-- TASK STATEMENT --
Retrieve every line from the records in which the word "tričko" occurs.

(Page-level text extractions)

* * *

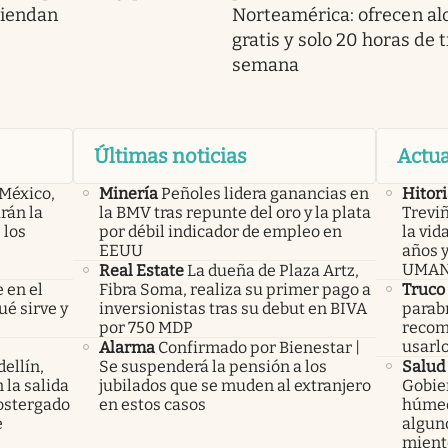
miendan
Norteamérica: ofrecen al
gratis y solo 20 horas de 
semana
Últimas noticias
Actua
 México,
Minería
Peñoles lidera ganancias en
Hitori
rán la
la BMV tras repunte del oro y la plata
Treviñ
 los
por débil indicador de empleo en
la vid
EEUU
años y
UMA
Real Estate
La dueña de Plaza Artz,
 en el
Fibra Soma, realiza su primer pago a
Truco
ué sirve y
inversionistas tras su debut en BIVA
parabr
por 750 MDP
recom
usarl
Alarma
Confirmado por Bienestar |
ellín,
Se suspenderá la pensión a los
Salud 
 la salida
jubilados que se muden al extranjero
Gobie
ostergado
en estos casos
húmed
e
alguno
mient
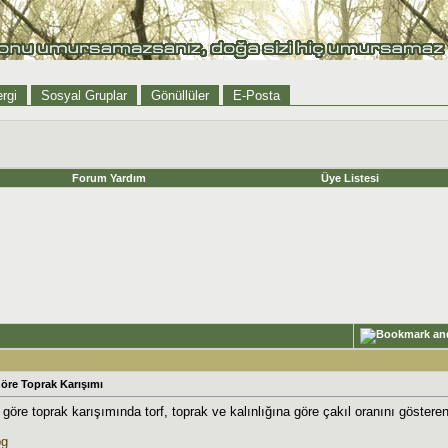
rgi
Sosyal Gruplar
Gönüllüler
E-Posta
Forum Yardım
Üye Listesi
öre Toprak Karışımı
öre toprak karışımında torf, toprak ve kalınlığına göre çakıl oranını gösteren
pg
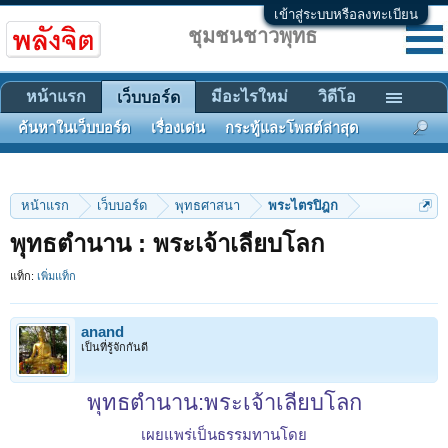
เข้าสู่ระบบหรือลงทะเบียน
ชุมชนชาวพุทธ
หน้าแรก
มีอะไรใหม่
วิดีโอ
เว็บบอร์ด
ค้นหาในเว็บบอร์ด
เรื่องเด่น
กระทู้และโพสต์ล่าสุด
หน้าแรก
เว็บบอร์ด
พุทธศาสนา
พระไตรปิฎก
พุทธตำนาน : พระเจ้าเลียบโลก
แท็ก:
เพิ่มแท็ก
anand
เป็นที่รู้จักกันดี
พุทธตำนาน:พระเจ้าเลียบโลก
เผยแพร่เป็นธรรมทานโดย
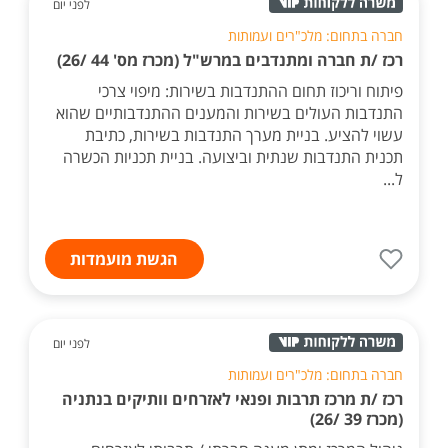
לפני יום
חברה בתחום: מלכ"רים ועמותות
רכז /ת חברה ומתנדבים במרש"ל (מכרז מס' 44 /26)
פיתוח וריכוז תחום ההתנדבות בשירות: מיפוי צרכי
התנדבות העולים בשירות והמענים ההתנדבותיים שהוא
עשוי להציע. בניית מערך התנדבות בשירות, כתיבת
תכנית התנדבות שנתית וביצועה. בניית תכניות הכשרה
ל...
הגשת מועמדות
לפני יום
חברה בתחום: מלכ"רים ועמותות
רכז /ת מרכז תרבות ופנאי לאזרחים וותיקים בנתניה
(מכרז 39 /26)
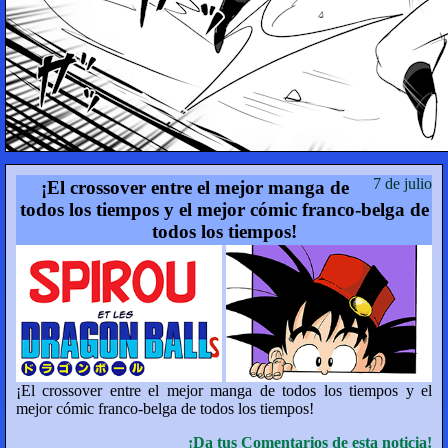
7 de julio
¡El crossover entre el mejor manga de
todos los tiempos y el mejor cómic franco-belga de
todos los tiempos!
¡El crossover entre el mejor manga de todos los tiempos y el
mejor cómic franco-belga de todos los tiempos!
¡Da tus Comentarios de esta noticia!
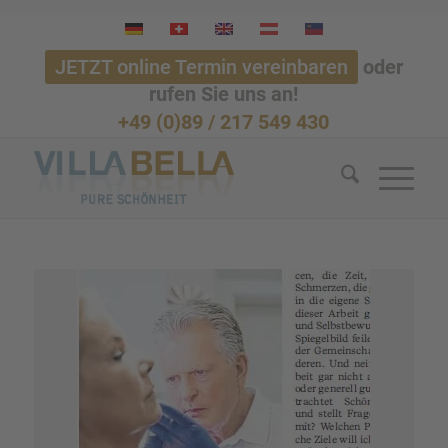
JETZT online Termin vereinbaren
oder
rufen Sie uns an!
+49 (0)89 / 217 549 430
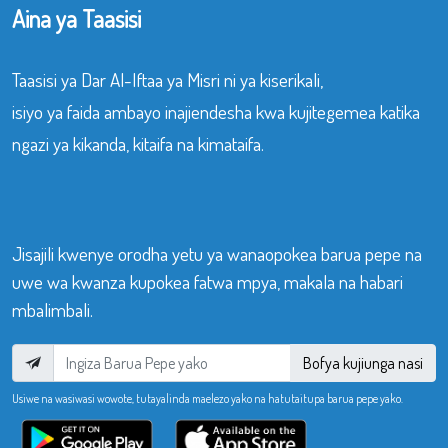
Aina ya Taasisi
Taasisi ya Dar Al-Iftaa ya Misri ni ya kiserikali,
isiyo ya faida ambayo inajiendesha kwa kujitegemea katika
ngazi ya kikanda, kitaifa na kimataifa.
Jisajili kwenye orodha yetu ya wanaopokea barua pepe na
uwe wa kwanza kupokea fatwa mpya, makala na habari
mbalimbali.
Bofya kujiunga nasi
Usiwe na wasiwasi wowote, tutayalinda maelezo yako na hatutaitupa barua pepe yako.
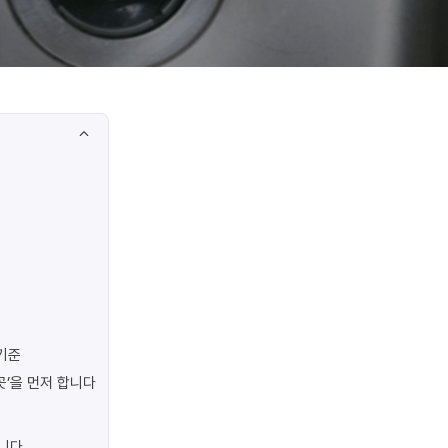
기준
곳’을 먼저 합니다
합니다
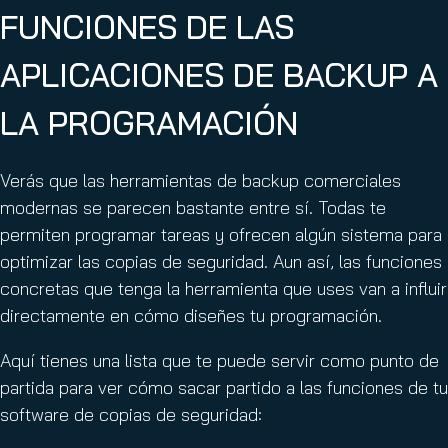
FUNCIONES DE LAS
APLICACIONES DE BACKUP A
LA PROGRAMACIÓN
Verás que las herramientas de backup comerciales
modernas se parecen bastante entre sí. Todas te
permiten programar tareas y ofrecen algún sistema para
optimizar las copias de seguridad. Aun así, las funciones
concretas que tenga la herramienta que uses van a influir
directamente en cómo diseñes tu programación.
Aquí tienes una lista que te puede servir como punto de
partida para ver cómo sacar partido a las funciones de tu
software de copias de seguridad:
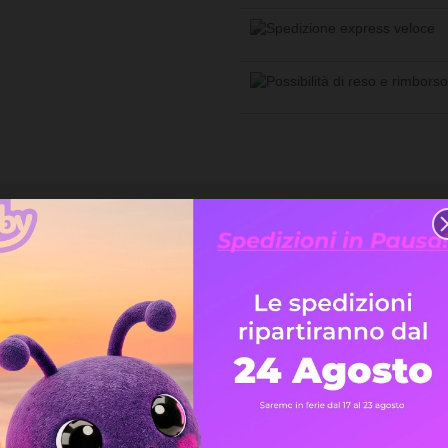
DOTTO
0KTL-V3, costituiscono la migliore soluzione per impianti fotovol
serie Azzurro sono efficienti, versatili e performanti.
n largo range di ingresso e l'ampia disponibilità di taglie rendono 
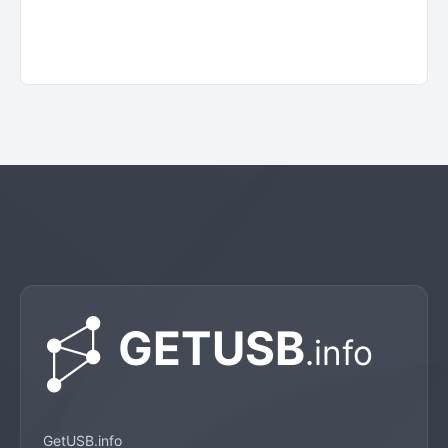
GetUSB.info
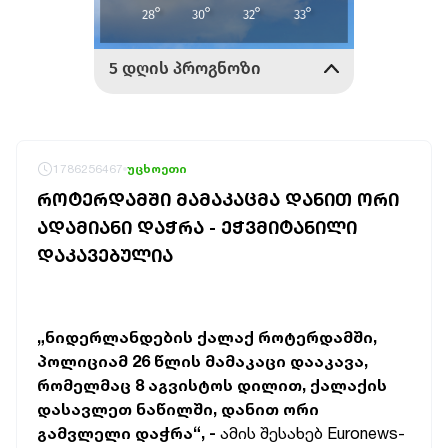
1786256467
უცხოეთი
ᲠᲝᲢᲔᲠᲓᲐᲛᲨᲘ ᲛᲐᲛᲐᲙᲐᲪᲛᲐ ᲓᲐᲜᲘᲗ ᲝᲠᲘ
ᲐᲓᲐᲛᲘᲐᲜᲘ ᲓᲐᲭᲠᲐ - ᲔᲭᲕᲛᲘᲢᲐᲜᲘᲚᲘ
ᲓᲐᲙᲐᲕᲔᲑᲣᲚᲘᲐ
„ნიდერლანდების ქალაქ როტერდამში,
პოლიციამ 26 წლის მამაკაცი დააკავა,
რომელმაც 8 აგვისტოს დილით, ქალაქის
დასავლეთ ნაწილში, დანით ორი
გამვლელი დაჭრა“, -
ამის შესახებ Euronews-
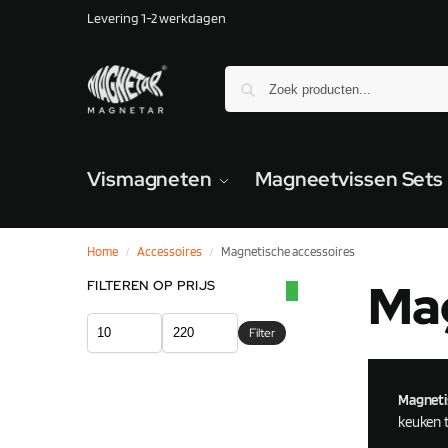
Levering 1-2 werkdagen
Vismagneten
Magneetvissen Sets
Home
Accessoires
Magnetische accessoires
/
/
Mag
FILTEREN OP PRIJS
Filter
Magneti
keuken 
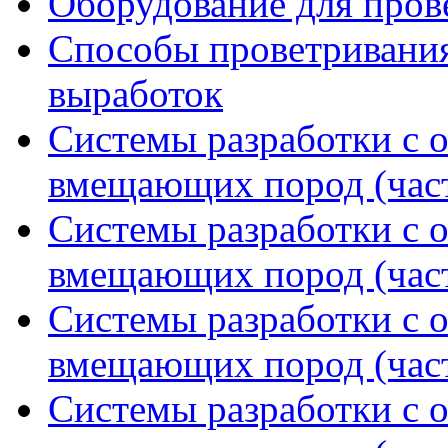
Оборудование для пров
Способы проветривания
выработок
Системы разработки с 
вмещающих пород (част
Системы разработки с 
вмещающих пород (част
Системы разработки с 
вмещающих пород (част
Системы разработки с 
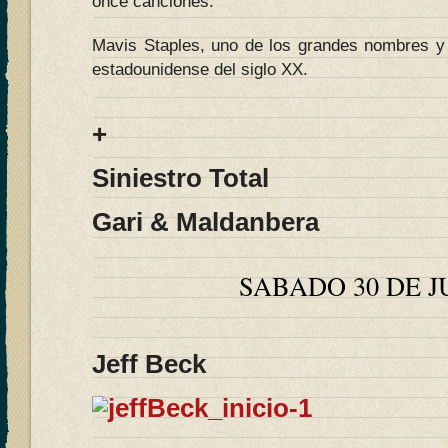
once canciones.
Mavis Staples, uno de los grandes nombres y
estadounidense del siglo XX.
+
Siniestro Total
Gari & Maldanbera
SABADO 30 DE J
Jeff Beck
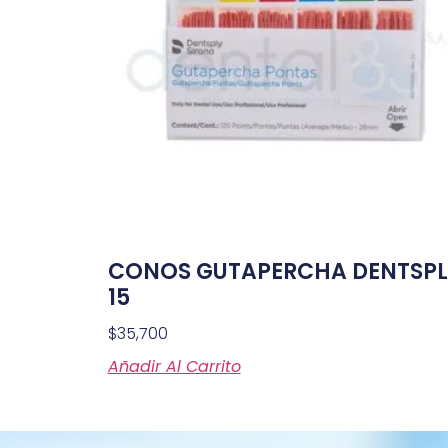
CONOS GUTAPERCHA DENTSPL
15
$
35,700
Añadir Al Carrito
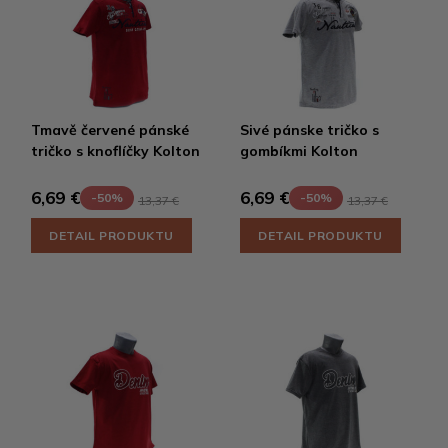
Tmavě červené pánské
Sivé pánske tričko s
tričko s knoflíčky Kolton
gombíkmi Kolton
6,69 €
6,69 €
-50%
-50%
13,37 €
13,37 €
DETAIL PRODUKTU
DETAIL PRODUKTU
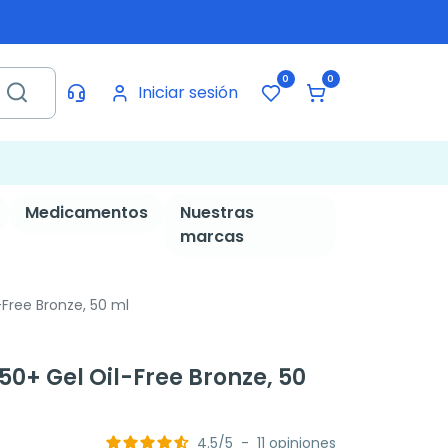
0
0
Iniciar sesión
Medicamentos
Nuestras
marcas
-Free Bronze, 50 ml
50+ Gel Oil-Free Bronze, 50
4.5
/
5
-
11
opiniones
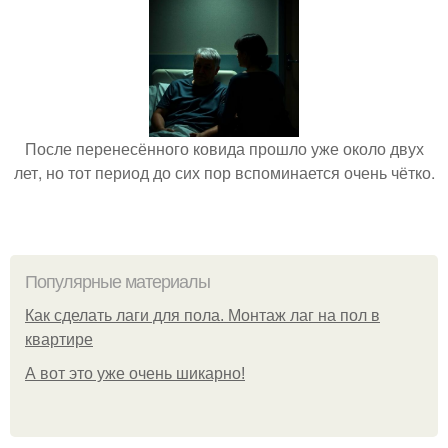
После перенесённого ковида прошло уже около двух
лет, но тот период до сих пор вспоминается очень чётко.
Популярные материалы
Как сделать лаги для пола. Монтаж лаг на пол в
квартире
А вот это уже очень шикарно!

* * *

-- ANSWER TO THE EXERCISE --
Sivé pánske tričko s
tričko s knoflíčky Kolton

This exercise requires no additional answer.